Obecnie, kiedy producenci zaciekle walczą o klientów coś takiego wydaje się niemożliwe, a jednak nawet teraz możemy spotkać przypadki, kiedy zadowolenie konsumentów odchodzi na dalszy plan.

Pani Katarzyna w niedzielny wieczór postanowiła zamówić w lubelskiej restauracji Trybuna pizzę. Oto jak opisuje całą sytuację:

Praktycznie zawsze zamawiam jedzenie z restauracji znajdującej się nieopodal mojego domu, lecz ostatnio remontują lokal i nie prowadzą sprzedaży, więc postanowiłam zamówić jedzenie z ulotki, którą znalazłam w skrzynce pocztowej.
Wybrałam z menu dwie pizze i około 19-tej złożyłam telefoniczne zamówienie. Stwierdziłam iż z ulicy Okopowej, gdzie się mieści lokal, zamówione produkty dojadą lada moment. Na dostawę czekałam bardzo długo, lecz w końcu przed 21-szą odezwał się wyczekiwany dzwonek do drzwi. Dostawca szybko zainkasował zapłatę i jeszcze szybciej odjechał. Po otworzeniu pudełek okazało się, że dostałam zupełnie inne pizze niż były zamawiane. Wspólnie ze znajomymi, którzy u mnie gościli, doszliśmy do wniosku, iż pewnie dostawca w pośpiechu pomylił pizze, więc próbowałam się dodzwonić do restauracji, z nadzieją iż dostawca wróci i zamieni pizzę na właściwą. Jednakże wielokrotne próby dodzwonienia się nic nie dawały. Wyglądało na to, iż słuchawki nikt nie podnosił. Po mniej więcej dwudziestu minutach, ktoś ze znajomych zażartował, że może specjalnie nie odbierają mojego numeru.
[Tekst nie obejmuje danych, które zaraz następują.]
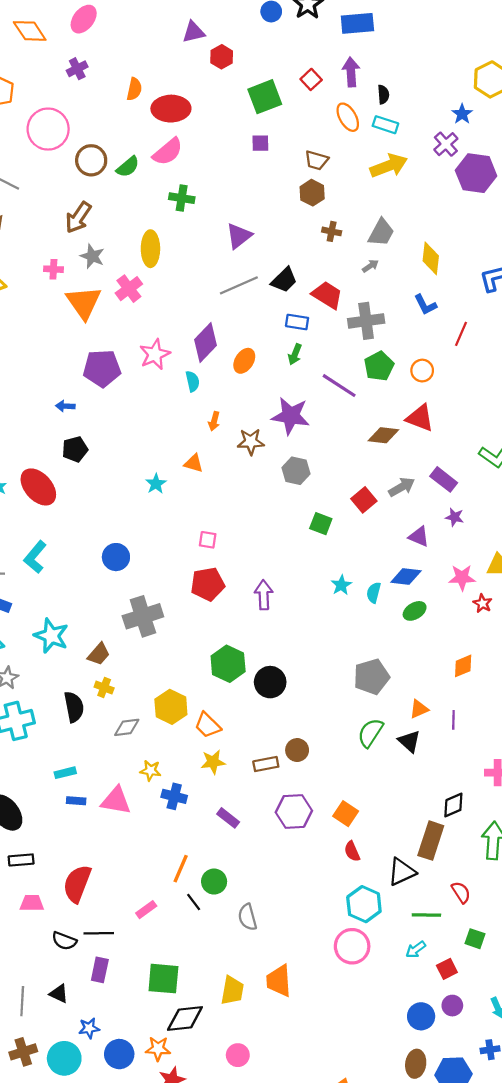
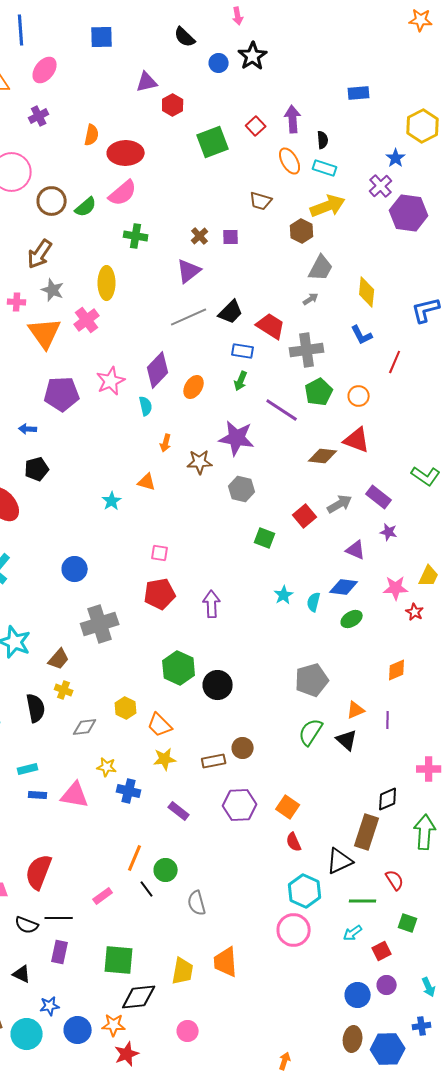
blue rectangle: (357, 23) -> (359, 93), moved, size x0.7
purple square: (260, 143) -> (231, 237), moved
brown hexagon: (312, 193) -> (302, 231), moved
brown cross: (332, 231) -> (200, 236), moved, turned 36
yellow hexagon: (171, 707) -> (126, 708), size x0.7

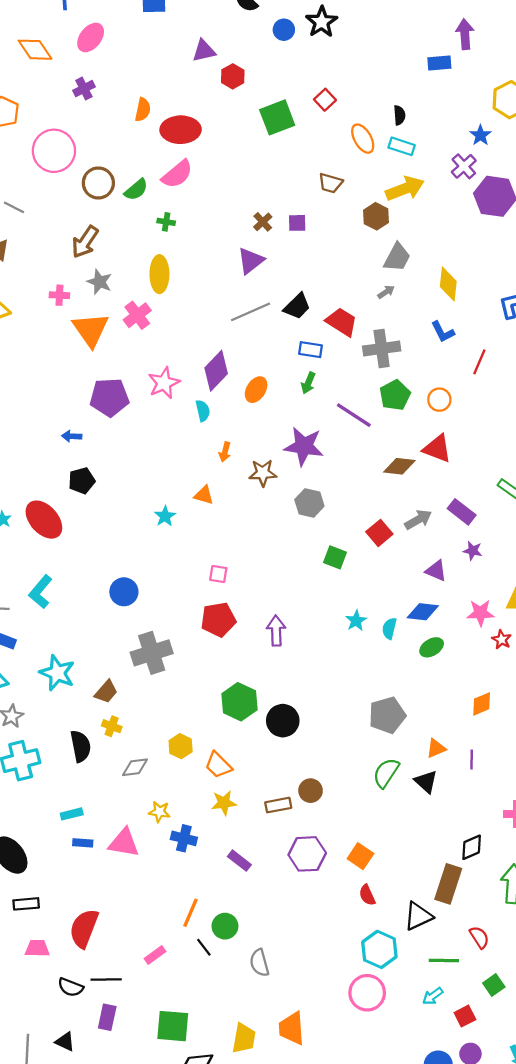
purple arrow: (293, 119) -> (465, 34), moved
green cross: (136, 236) -> (166, 222), moved, size x0.7
green square: (408, 923) -> (494, 985), turned 36

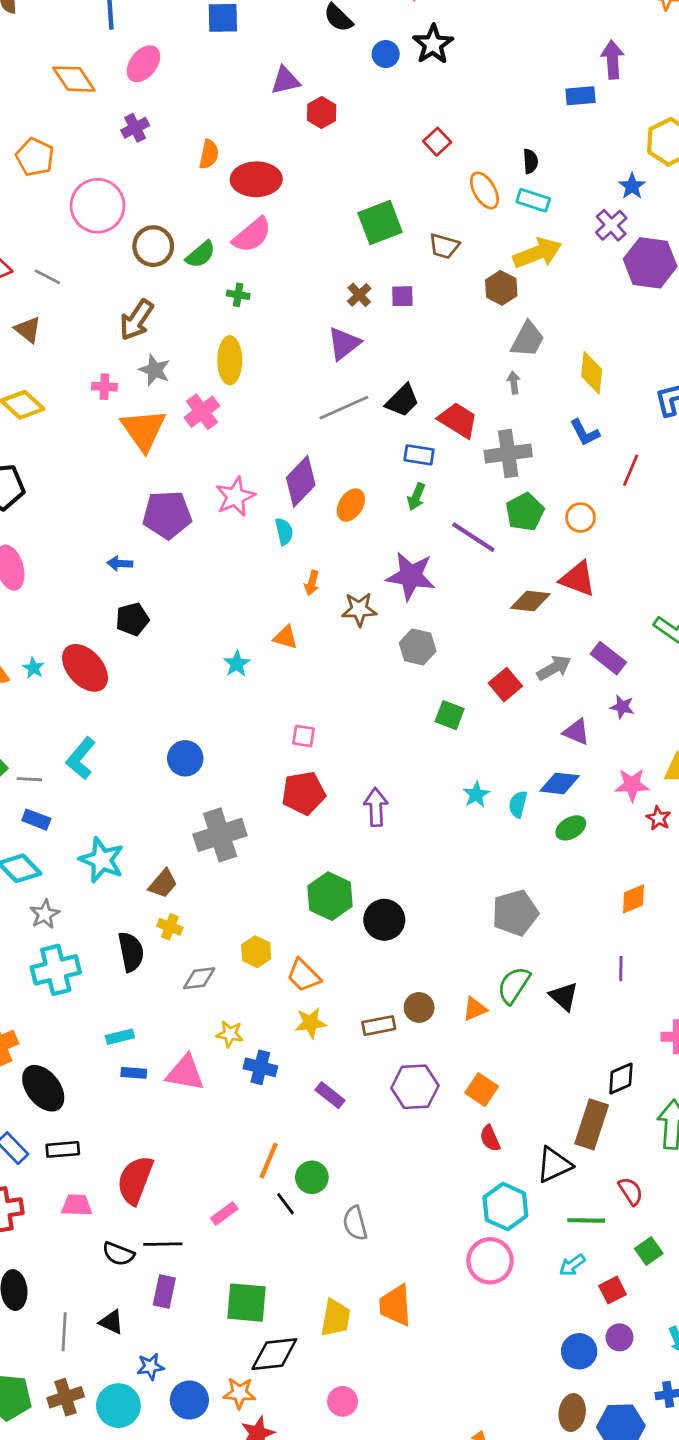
green square: (277, 117) -> (380, 222), moved
gray arrow: (386, 292) -> (514, 383), turned -63
orange triangle: (436, 748) -> (475, 1009), moved

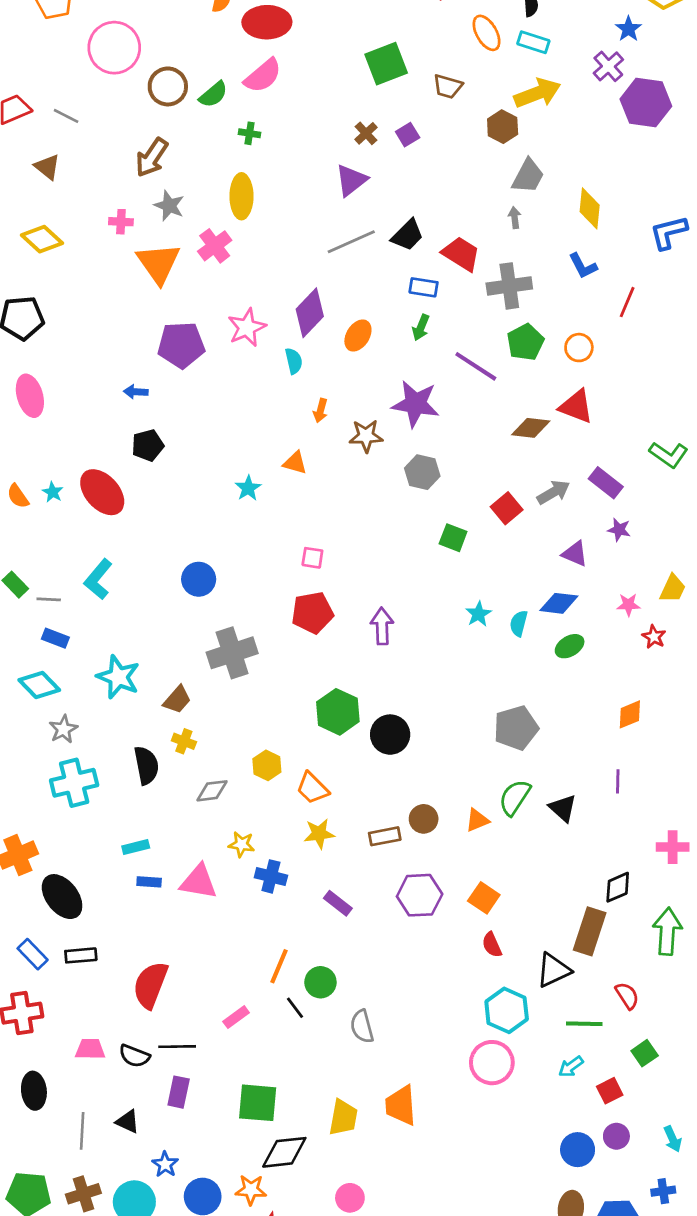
purple square: (402, 296) -> (408, 135), turned -30
pink star: (632, 785) -> (628, 605), size x0.7
pink trapezoid: (77, 1205) -> (90, 1049), moved
blue star: (150, 1367) -> (165, 1164), turned -30

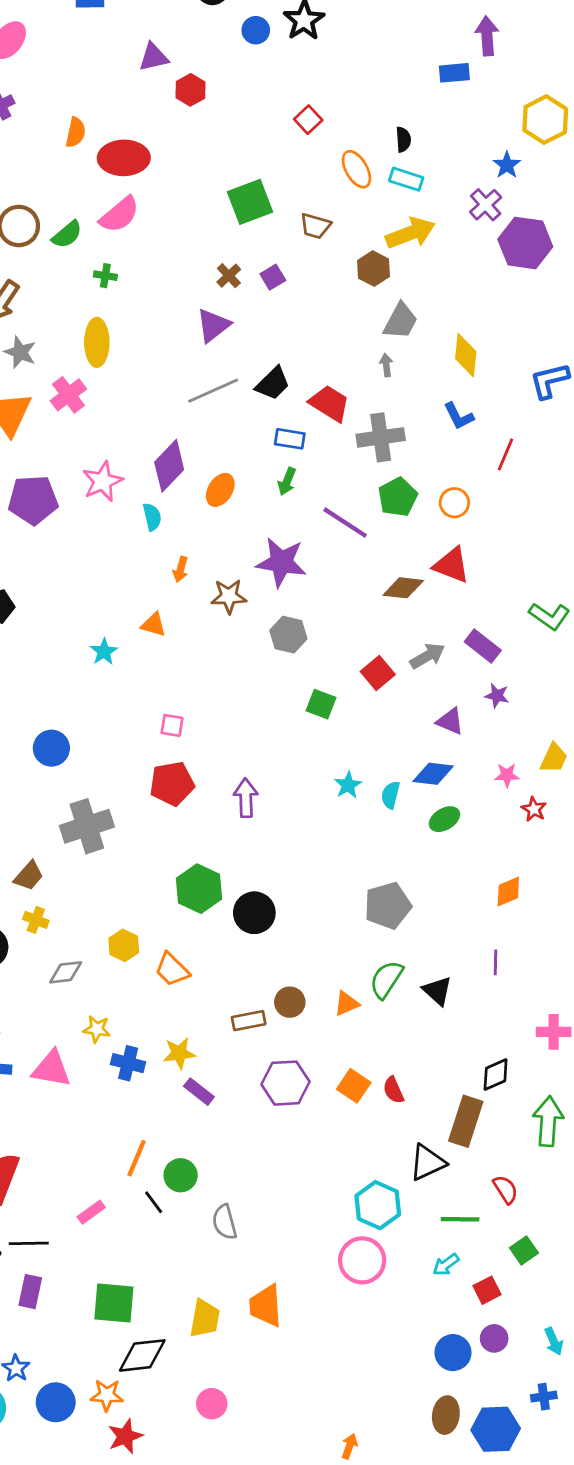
yellow star: (319, 834) -> (179, 1053), moved
red semicircle: (492, 945) -> (393, 1090), moved

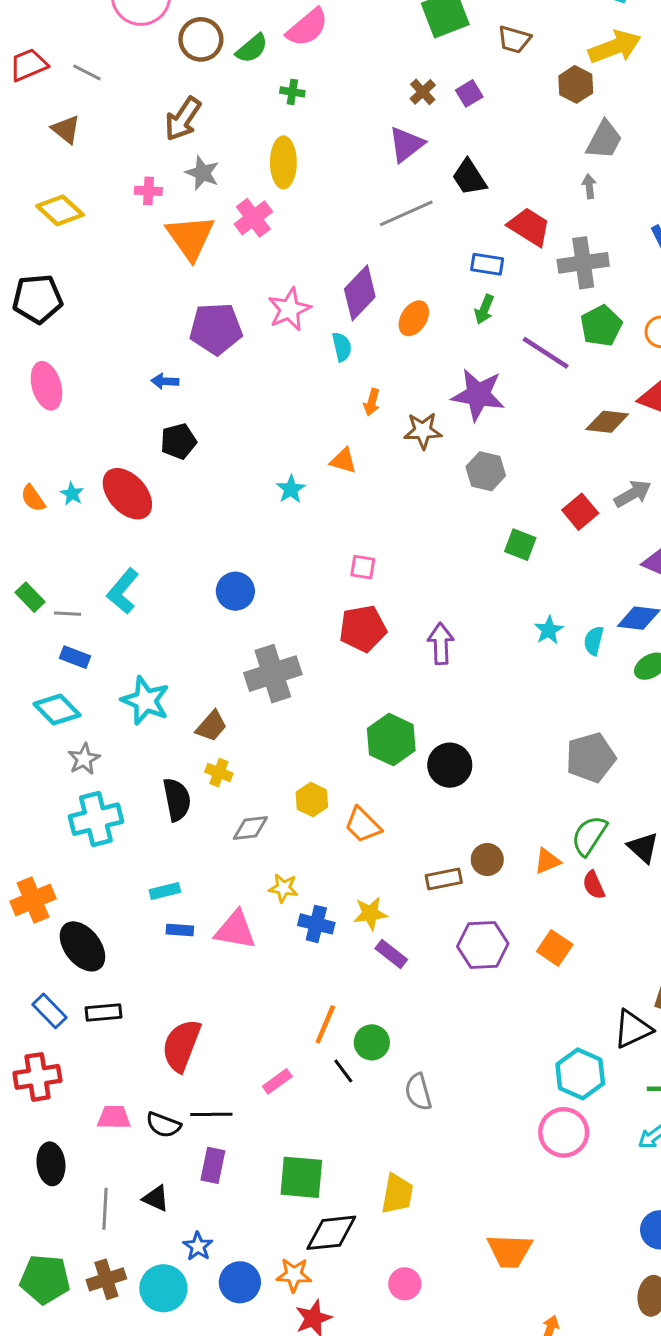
black trapezoid: (273, 383) -> (469, 177), moved, turned 102
red semicircle: (393, 1090) -> (594, 885), moved
orange trapezoid: (266, 1306) -> (510, 1251), moved, turned -84

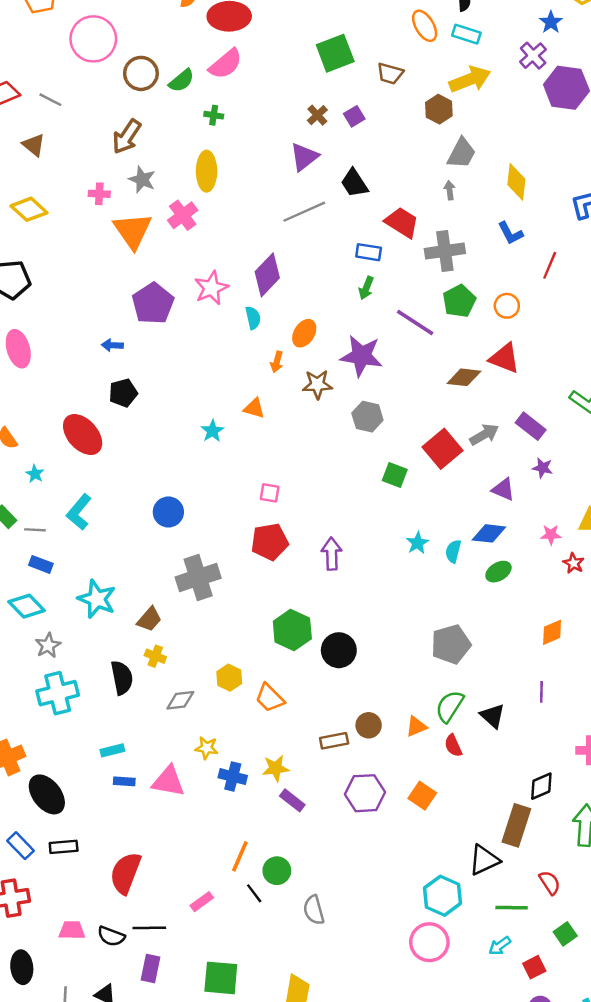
orange ellipse: (414, 318) -> (304, 333), moved
purple pentagon: (216, 329) -> (153, 303), turned -30
cyan star: (72, 494) -> (35, 474), moved
red square: (580, 512) -> (442, 449), size x1.4

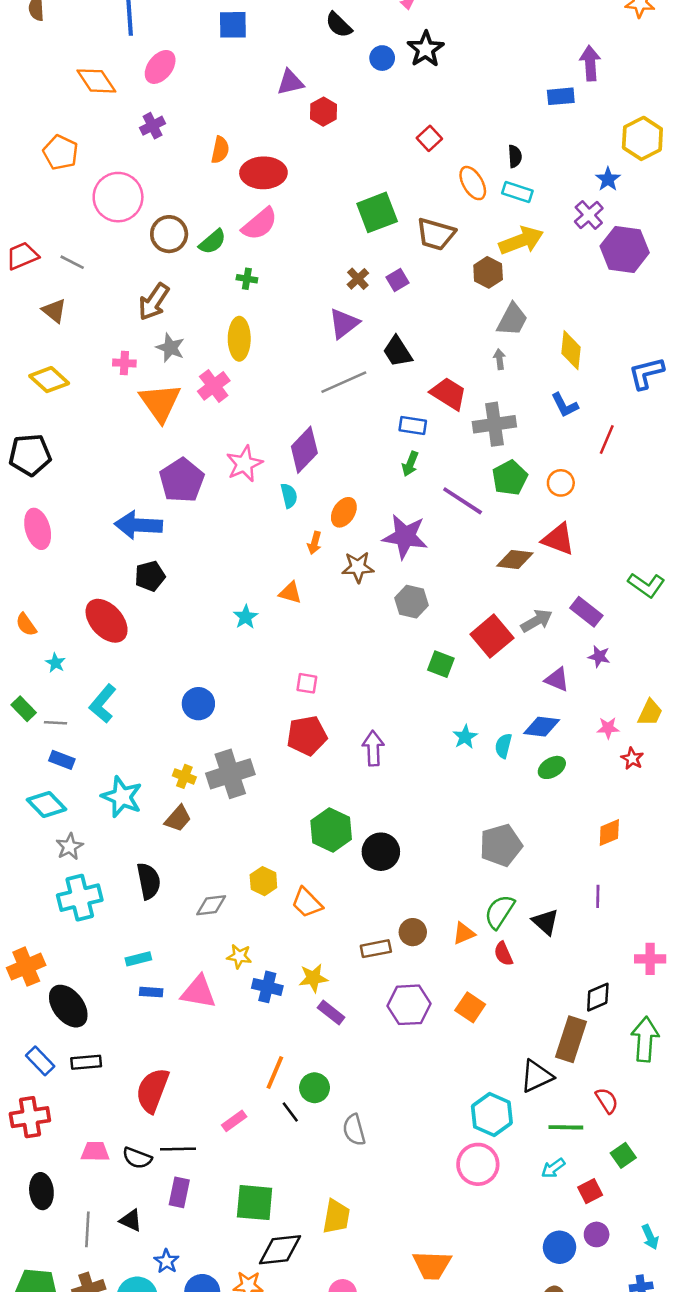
brown trapezoid: (390, 73) -> (436, 234), size x1.4
blue arrow: (112, 345) -> (138, 525), size x2.0
yellow cross: (155, 656) -> (184, 776), moved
Postanowiliśmy wykonać fortel. Zadzwoniłam z innego numeru telefonu i nagle szok- odebrali od razu. Po zgłoszeniu reklamacji dowiedziałam się że „jeżeli już tak się upieram nad zamianą tej pizzy, to za dwie, trzy godziny mogą mi dostarczyć właściwą” Jako że byłoby to za długie oczekiwanie, postanowiliśmy jednak skonsumować tą która jest. Po chwili wyskoczyła kolejna niespodzianka, przy jednym z kawałków dania znajdował się włos. Znajdował się zatopiony w serze, dodatkowo przyciśnięty kawałkiem ananasa. Tego było już za wiele. Kolejne próby dodzwonienia się do pizzerii nie przynosiły skutku, więc znowu trzeba było dzwonić z innego numeru. Oczywiście tym razem odebrali. Kiedy wyjaśniłam im co znalazłam w pizzy, mężczyzna, który odebrał telefon stwierdził iż jest to niemożliwe, gdyż kucharz, który przyrządza dania jest łysy i w żaden sposób nie mógł więc zgubić włosa.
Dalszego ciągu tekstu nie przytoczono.